しかし、遺産相続でもめたことから発展した争いによって、相続人同士が不仲になってしまい絶縁状態になってしまうだけでなく、小規模宅地の特例などが受けられなくなってしまうなど税制上でも大きな不利益を受ける事になります。このような事態を避けるために遺産相続でもめたら何をすべきなのでしょうか。

遺産相続でのもめごと
遺産相続でのもめごとは、その殆どが遺産の相続割合です。法律で定められた法定相続分で全ての相続人が納得すれば揉める事も無いのですが、実際には被相続人に対する介護や貢献度などが持ち出されることで争いごとに発展することがあります。このように定量化することが難しい問題によって相続争いになる事は多いのです。
そこで遺産相続でもめたら法律で定められた手順に沿って遺産分割を行うことです。まず、遺言書が無い場合には、相続人同士が話し合いを行って、遺産の相続の取り分を決めようとします。これを協議分割といいますが、殆どのもめごとはこの協議分割で発生します。

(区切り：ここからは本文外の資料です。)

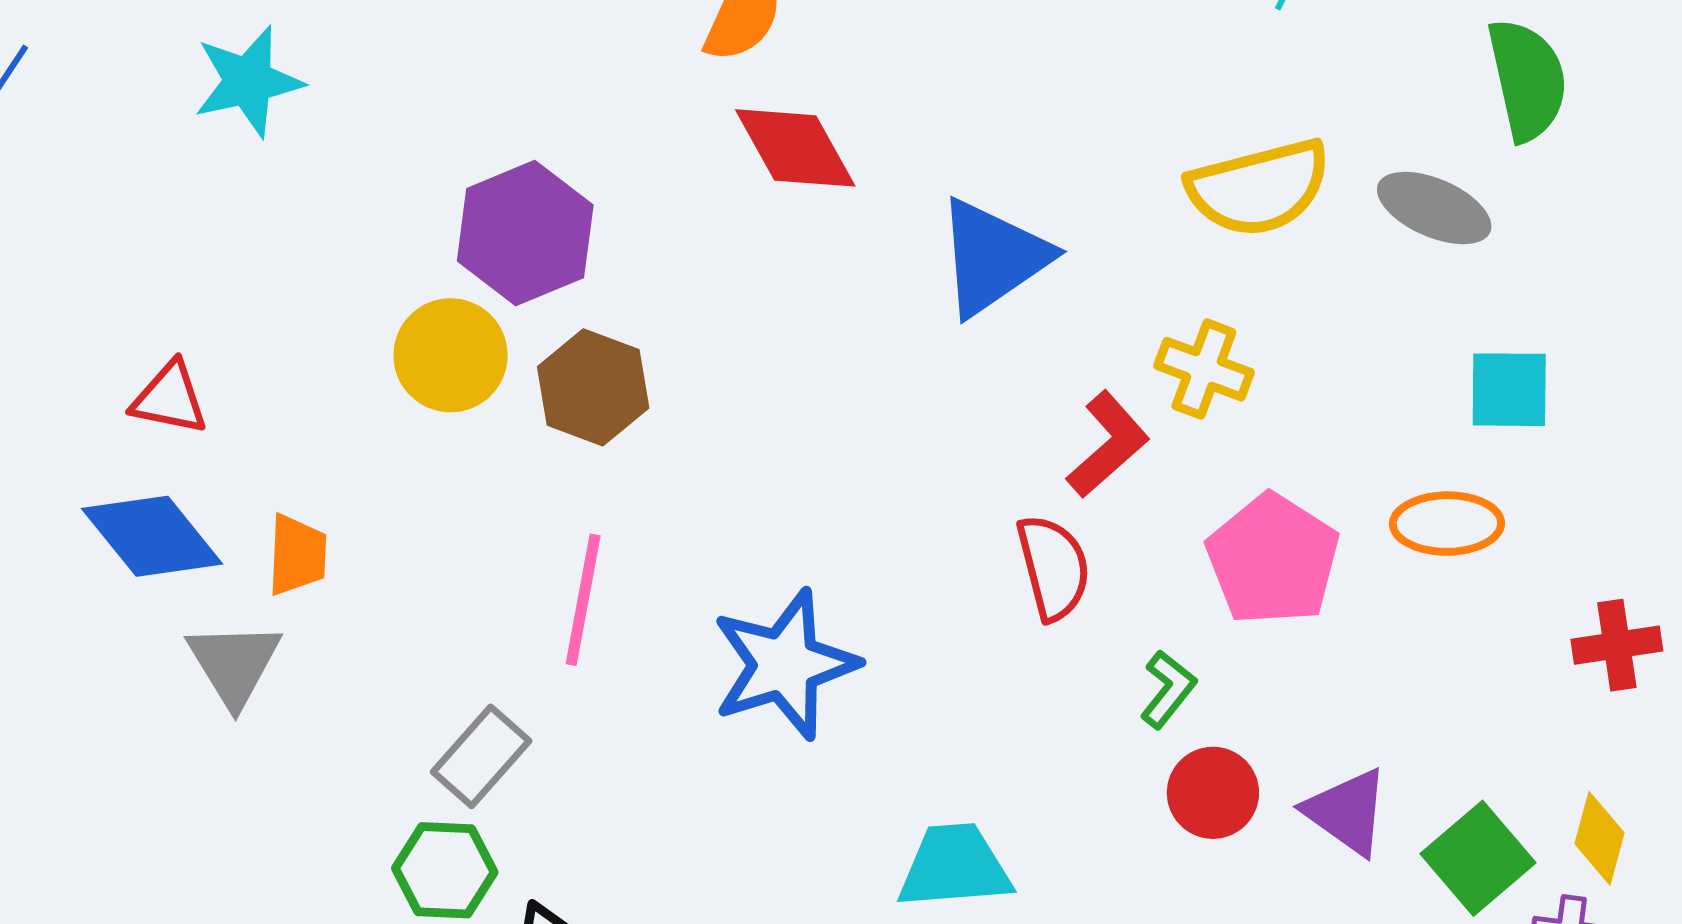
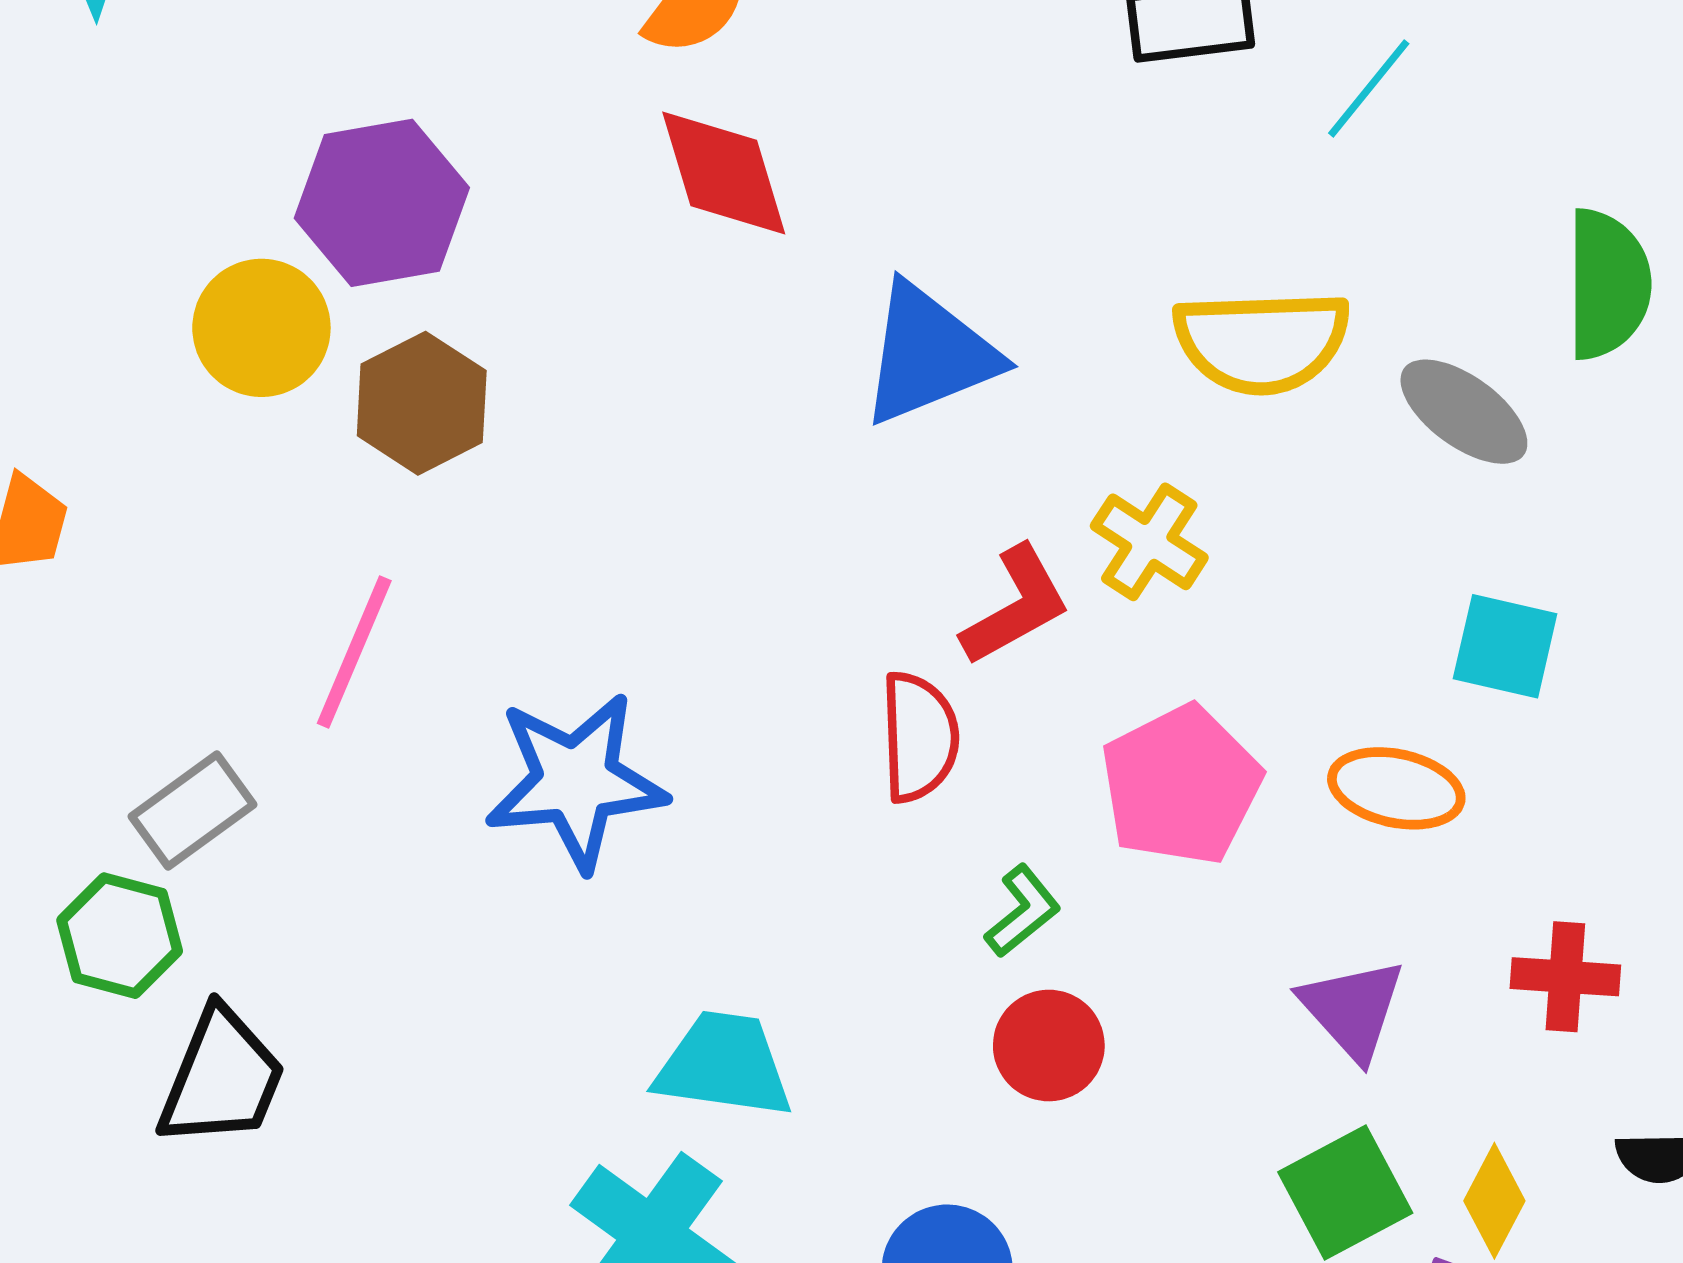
purple triangle: (1347, 812) -> (1352, 1009), moved

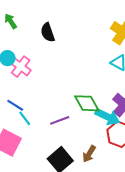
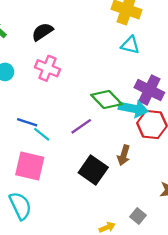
black semicircle: (48, 32) -> (42, 32), turned 90
pink cross: (21, 67) -> (47, 68), moved

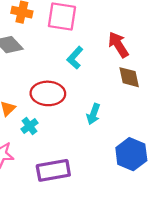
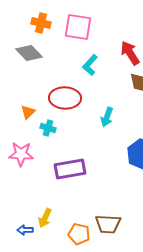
cyan cross: (29, 126) -> (48, 128), turned -35

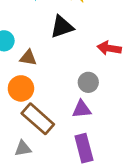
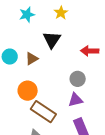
black triangle: (62, 27) -> (52, 40), turned -30
brown triangle: (28, 58) -> (32, 59), moved, turned -32

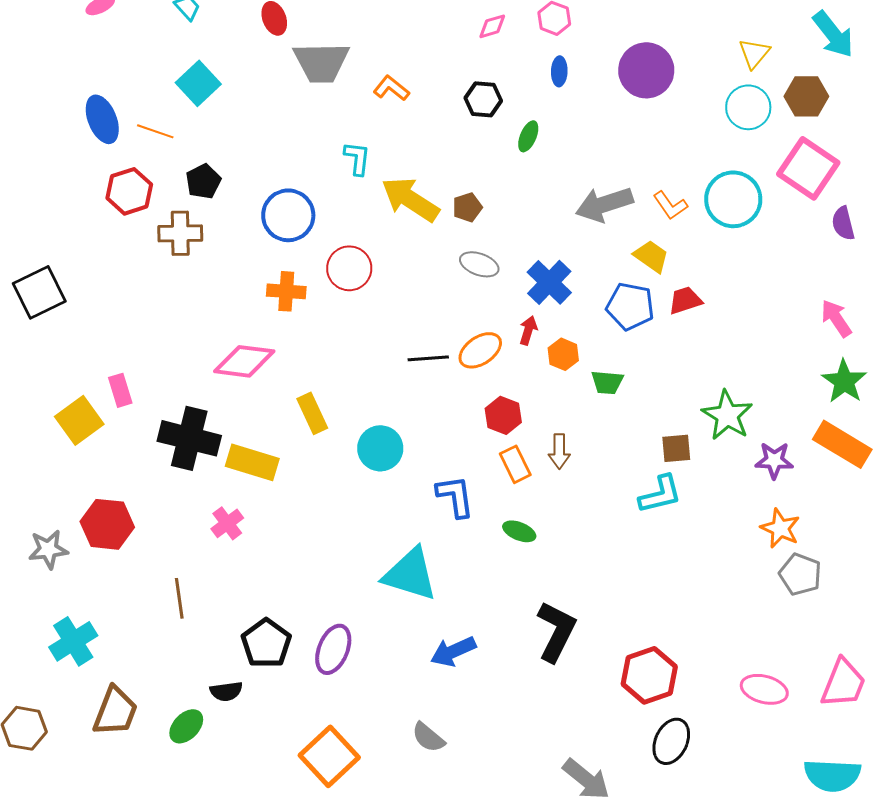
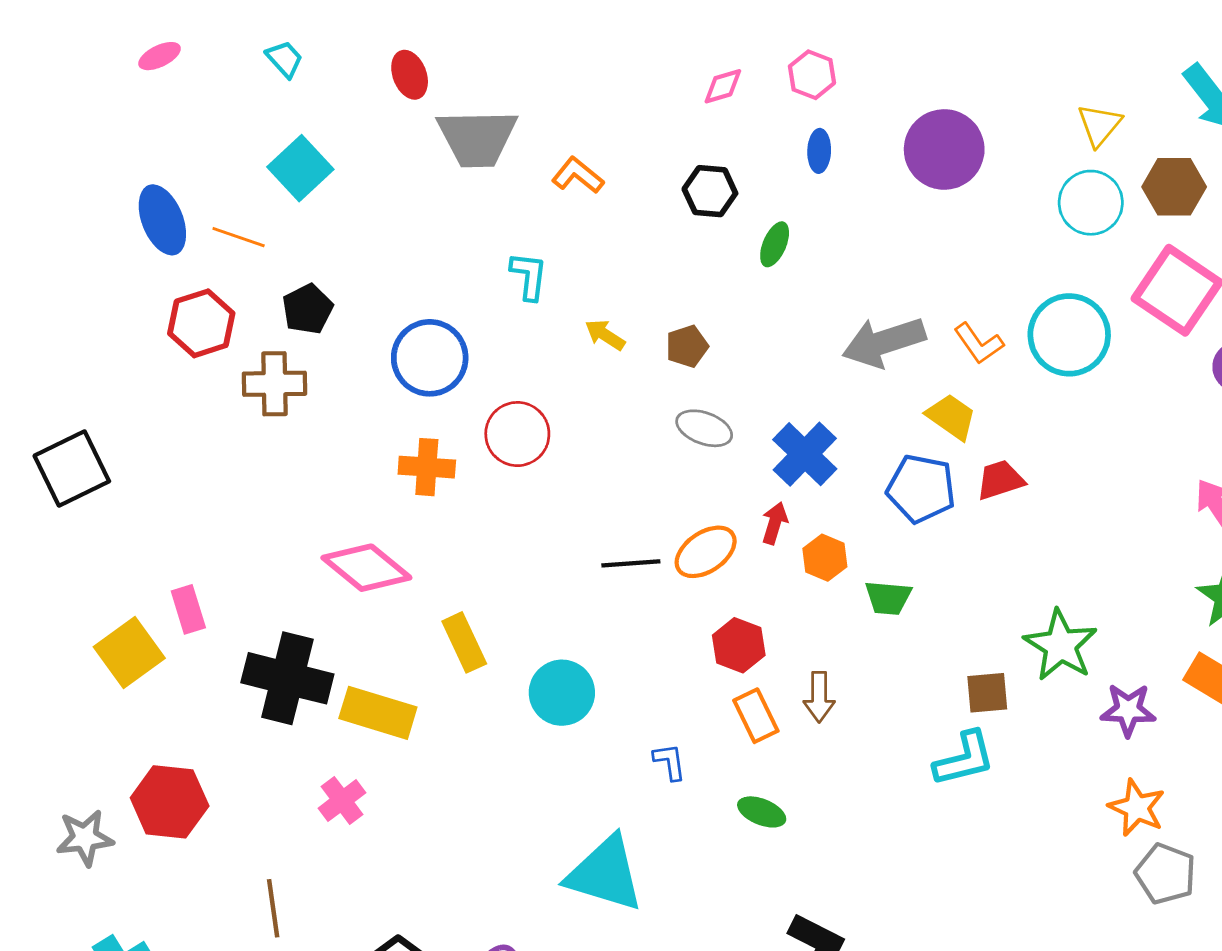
yellow arrow: (410, 199) -> (605, 335), size x0.5
pink diamond: (244, 361) -> (366, 568), turned 32
blue L-shape: (455, 496) -> (670, 762), size x0.6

感情的な争いになるほど協議分割でもめたら公平な第三者の意見を取り入れる必要が出てきます。そこで調定分割という方法があります。協議分割でまとまらない話を調停委員という仲介人を交えて家庭裁判所で分割の手続きを進めるのです。
相続人同士で協議をするのではなく、調停委員に言い分を述べる形で行われるため冷静に話をすることができ、公平な立場で遺産分割をまとめようとしてくれます。ここで相続人の合意が形成されれば調定証書によって相続の手続きが進むことになります。

調定分割でももめたら
調定分割でももめたら最後は家庭裁判所の裁判官によって行われる審判分割という方法に進みます。これは裁判官が相続人の主張を聞き、遺産分割審判を下すことになります。
これは判決と同様の効果がありますので、概ね決着するのですが即時抗告による不服申立てが認められています。しかし、更なる費用と時間がかかることなので慎重に行う必要があります。